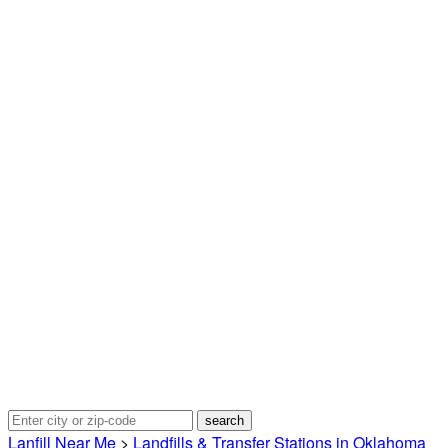
Lanfill Near Me
>
Landfills & Transfer Stations in Oklahoma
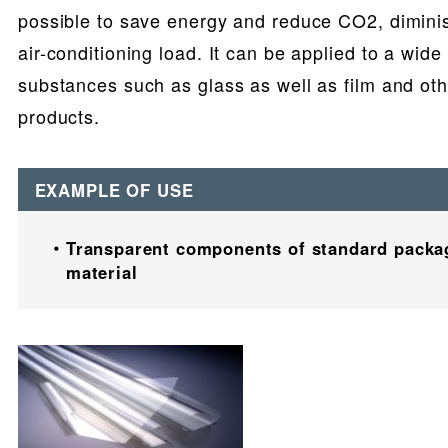
possible to save energy and reduce CO2, dimini
air-conditioning load. It can be applied to a wide 
substances such as glass as well as film and oth
products.
EXAMPLE OF USE
Transparent components of standard packa
material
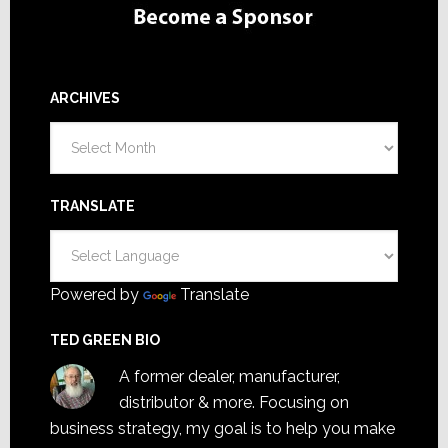
ARCHIVES
Archives
TRANSLATE
Powered by
Translate
TED GREEN BIO
A former dealer, manufacturer,
distributor & more. Focusing on
business strategy, my goal is to help you make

:: EXERCISE OBJECTIVE ::
With the pictures removed, the entries above should be transcribed exactly.

:: YOUR RESPONSE ::
Lanfill Near Me
>
Landfills & Transfer Stations in Oklahoma
possible to save energy and reduce CO2, dimini
air-conditioning load. It can be applied to a wide 
substances such as glass as well as film and oth
products.
EXAMPLE OF USE
Transparent components of standard packa
material
ARCHIVES
Archives
TRANSLATE
Powered by
Translate
TED GREEN BIO
A former dealer, manufacturer,
distributor & more. Focusing on
business strategy, my goal is to help you make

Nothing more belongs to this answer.